<<<<

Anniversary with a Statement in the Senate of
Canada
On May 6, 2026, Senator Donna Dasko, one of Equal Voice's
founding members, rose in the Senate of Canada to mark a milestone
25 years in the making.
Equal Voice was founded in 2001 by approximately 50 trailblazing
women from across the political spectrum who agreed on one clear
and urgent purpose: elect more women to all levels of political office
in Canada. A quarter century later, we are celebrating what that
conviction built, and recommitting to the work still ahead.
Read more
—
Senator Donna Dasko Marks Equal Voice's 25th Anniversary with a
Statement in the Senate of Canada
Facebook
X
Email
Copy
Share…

>>>>

- _Prompt_
All records must be repeated exactly, with none skipped.

- _Solution to the problem_
Anniversary with a Statement in the Senate of
Canada
On May 6, 2026, Senator Donna Dasko, one of Equal Voice's
founding members, rose in the Senate of Canada to mark a milestone
25 years in the making.
Equal Voice was founded in 2001 by approximately 50 trailblazing
women from across the political spectrum who agreed on one clear
and urgent purpose: elect more women to all levels of political office
in Canada. A quarter century later, we are celebrating what that
conviction built, and recommitting to the work still ahead.
Read more
—
Senator Donna Dasko Marks Equal Voice's 25th Anniversary with a
Statement in the Senate of Canada
Facebook
X
Email
Copy
Share…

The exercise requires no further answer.